Mientras el Ministro Burgos da señales a favor de un proceso cerrado en las instituciones y con participación consultiva de la ciudadanía, parte de la sociedad civil y algunos parlamentarios pertenecientes a la “Bancada AC” tratan de empujar la decisión hacia un mecanismo abierto y con participación ciudadana vinculante: la Asamblea Constituyente (AC).
En simple, una AC implica quitarle poder constituyente a las actuales instituciones, en este caso al Congreso Nacional, para entregárselo a la Asamblea, que estaría representando al soberano, el pueblo.
Esta disputa de poder nos puede llevar a entender el rechazo que genera la AC en buena parte de la clase política chilena. En principio, nadie está dispuesto a perder poder porque sí y eso es entendible; salvo en aquellos ciudadanos que tienen o dicen tener un sentido republicano, un interés de “servicio público” que los lleva a sacrificarse y vivir en las pantanosas arenas de la política, como muchas veces se justifican algunas de nuestras autoridades.
Pues bien, alguien con tal grado de compromiso cívico debería ser capaz de entender que nos encontramos frente a una posibilidad histórica de abrir la democracia, y legitimarla en virtud de un nuevo pacto social donde la mayoría de las chilenas y chilenos nos sintamos representados. Al respecto, cabe recordar que el poder constituyente del Congreso Nacional es derivativo, es decir, recae en él por un mandato que le ha otorgado la Nación (el pueblo).

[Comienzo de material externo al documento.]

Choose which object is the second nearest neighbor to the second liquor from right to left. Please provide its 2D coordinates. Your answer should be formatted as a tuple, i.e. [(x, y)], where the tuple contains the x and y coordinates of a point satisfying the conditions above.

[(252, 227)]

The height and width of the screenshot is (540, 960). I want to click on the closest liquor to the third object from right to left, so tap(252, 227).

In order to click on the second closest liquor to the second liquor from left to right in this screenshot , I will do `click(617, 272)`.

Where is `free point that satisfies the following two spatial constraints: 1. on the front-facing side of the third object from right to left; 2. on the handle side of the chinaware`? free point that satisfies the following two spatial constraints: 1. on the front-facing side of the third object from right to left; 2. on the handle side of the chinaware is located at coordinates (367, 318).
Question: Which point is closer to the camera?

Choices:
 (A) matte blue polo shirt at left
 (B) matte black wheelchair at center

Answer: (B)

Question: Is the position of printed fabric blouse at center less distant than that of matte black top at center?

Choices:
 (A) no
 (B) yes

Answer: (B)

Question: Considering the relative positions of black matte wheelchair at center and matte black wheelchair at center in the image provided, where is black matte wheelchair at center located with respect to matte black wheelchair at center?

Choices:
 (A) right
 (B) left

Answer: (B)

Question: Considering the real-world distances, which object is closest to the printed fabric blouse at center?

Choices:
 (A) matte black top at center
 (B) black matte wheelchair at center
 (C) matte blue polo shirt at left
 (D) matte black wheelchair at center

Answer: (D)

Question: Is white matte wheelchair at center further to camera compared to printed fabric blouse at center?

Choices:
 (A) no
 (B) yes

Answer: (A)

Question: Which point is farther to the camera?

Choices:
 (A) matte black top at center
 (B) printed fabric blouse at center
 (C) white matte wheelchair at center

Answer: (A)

Nuestra propia Constitución actual, a la que algunos se aferran para tratar de “atajos” a los mecanismos que no les gustan, lo dice con toda claridad en su artículo 5°: “La soberanía reside esencialmente en la Nación. Su ejercicio se realiza por el pueblo a través del plebiscito y de elecciones periódicas y, también, por las autoridades que esta Constitución establece.”

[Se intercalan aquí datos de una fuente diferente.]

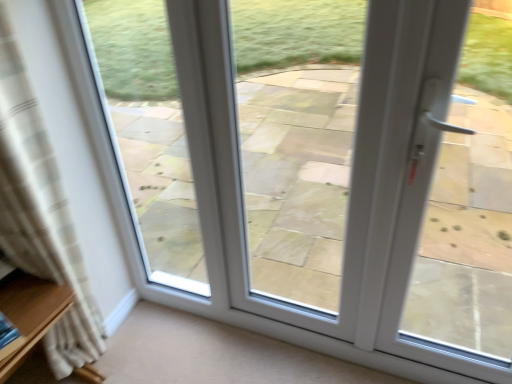 Question: Is white glass door at center to the left of beige plaid curtain at left from the viewer's perspective?

Choices:
 (A) yes
 (B) no

Answer: (B)

Question: From the image's perspective, would you say white glass door at center is positioned over beige plaid curtain at left?

Choices:
 (A) yes
 (B) no

Answer: (A)

Question: Considering the relative sizes of white glass door at center and beige plaid curtain at left in the image provided, is white glass door at center smaller than beige plaid curtain at left?

Choices:
 (A) yes
 (B) no

Answer: (A)

Question: Could you tell me if white glass door at center is turned towards beige plaid curtain at left?

Choices:
 (A) no
 (B) yes

Answer: (A)

Question: Does white glass door at center touch beige plaid curtain at left?

Choices:
 (A) no
 (B) yes

Answer: (A)

Question: In terms of width, does beige plaid curtain at left look wider or thinner when compared to white plastic door handle at right?

Choices:
 (A) wide
 (B) thin

Answer: (A)

Question: Would you say beige plaid curtain at left is to the left or to the right of white plastic door handle at right in the picture?

Choices:
 (A) right
 (B) left

Answer: (B)

Question: From the image's perspective, is beige plaid curtain at left located above or below white plastic door handle at right?

Choices:
 (A) above
 (B) below

Answer: (A)

Question: From a real-world perspective, is beige plaid curtain at left physically located above or below white plastic door handle at right?

Choices:
 (A) above
 (B) below

Answer: (B)

Question: Is point (322, 178) closer or farther from the camera than point (483, 142)?

Choices:
 (A) closer
 (B) farther

Answer: (A)

Question: In the image, is white glass door at center on the left side or the right side of white plastic door handle at right?

Choices:
 (A) left
 (B) right

Answer: (A)

Question: Considering the positions of white glass door at center and white plastic door handle at right in the image, is white glass door at center taller or shorter than white plastic door handle at right?

Choices:
 (A) short
 (B) tall

Answer: (A)

Question: From the image's perspective, is white glass door at center positioned above or below white plastic door handle at right?

Choices:
 (A) above
 (B) below

Answer: (A)

Question: Does point (278, 178) appear closer or farther from the camera than point (5, 291)?

Choices:
 (A) closer
 (B) farther

Answer: (B)

Question: In terms of width, does white glass door at center look wider or thinner when compared to wooden shelf at left?

Choices:
 (A) thin
 (B) wide

Answer: (A)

Por tanto, más allá de la fórmula que se utilice para aquello, el pueblo está en todo su derecho de cuestionarse si las actuales autoridades son las llamadas a redactar una nueva Constitución, definiendo mediante un plebiscito el mecanismo a través del cual se debe diseñar nuestra nueva carta fundamental. El poder constituyente nos pertenece, y si bien se lo hemos derivado al Congreso Nacional, podemos perfectamente pedírselo de vuelta. Por ello, algunos parlamentarios han presentado la idea de ampliar las posibilidades de convocatoria a plebiscito, justamente para hacer formalmente posible esta “devolución de poder” que materialmente es tan obvia.
Más allá de este análisis ¿Existen otras razones de peso para viabilizar una Asamblea Constituyente?

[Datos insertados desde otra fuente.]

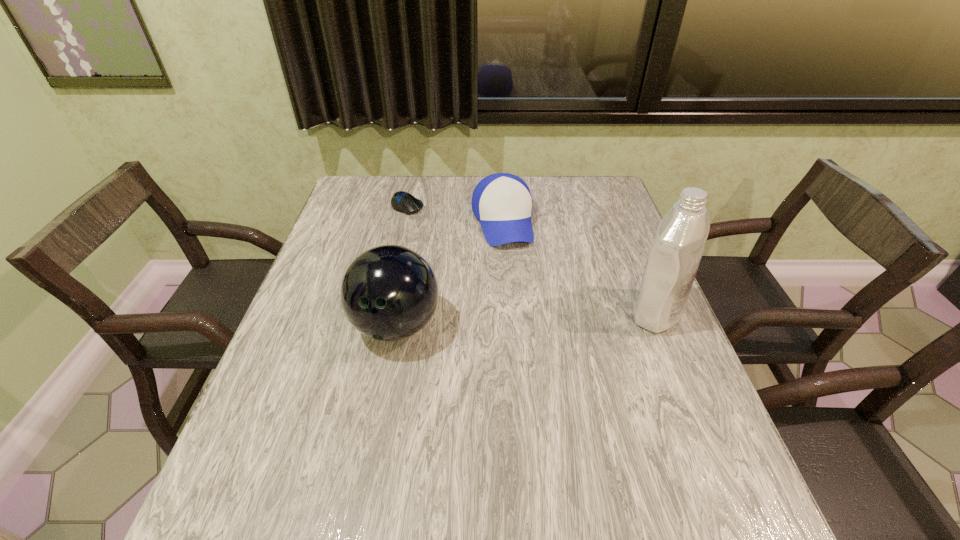 You are a GUI agent. You are given a task and a screenshot of the screen. Output one action in this format:
    pyautogui.click(x=<x>, y=<y>)
    Task: Click on the vacant spot on the desktop that is between the bowling ball and the detergent and is positioned on the front-facing side of the third tallest object
    The image size is (960, 540).
    Given the screenshot: What is the action you would take?
    pyautogui.click(x=526, y=319)

At what (x,y) coordinates should I click in order to perform the action: click on free space on the desktop that is between the bowling ball and the tallest object and is positioned on the button side of the shortest object. Please return your answer as a coordinate pair (x, y). Image resolution: width=960 pixels, height=540 pixels. Looking at the image, I should click on (538, 318).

Basta con ver las cifras para responder esta pregunta. La última encuesta del Centro de Estudios Públicos sitúa en un 9% la confianza de la ciudadanía en el Congreso Nacional, y en un 3% la confianza en los partidos políticos. Más allá del análisis en particular de estas cifras, que sin lugar a dudas debemos revertir si queremos tener una democracia saludable, debemos preguntarnos qué nivel de legitimidad material de origen podría llegar a tener una Constitución elaborada por un Congreso tan decaído en términos de confianza y credibilidad.
Es cierto que en las próximas elecciones parlamentarias ya no tendremos sistema binominal y que, esperemos, tendremos nuevas normas sobre transparencia, financiamiento y gasto electoral; no obstante si bien será un gran avance, nada asegura que con esos cambios el Congreso pase de un período a otro a ser una institución inmediatamente valorada y confiable por parte de los ciudadanos. Esto, sumado a que la Nueva Constitución fue una promesa de campaña para este período presidencial, obliga a nuestra clase política a actuar con humildad y a entregar el poder constituyente a su dueño, el pueblo.
Es que una Asamblea Constituyente no es el infierno, ni una casa de orates ni menos un lugar para fumar opio. La AC -cuyo diseño queda pendiente pero que implica abrir la redacción de la Constitución a la sociedad civil, a nuevos liderazgos, establecer presencia de nuestros pueblos originarios, de los jóvenes, mujeres y diversidad de nuestra sociedad- es una oportunidad histórica para que volvamos a confiar y a creer, para darnos un impulso como país que nos permita definitivamente alcanzar el desarrollo. Esperemos que la soberbia no termine por matar este derecho de Chile.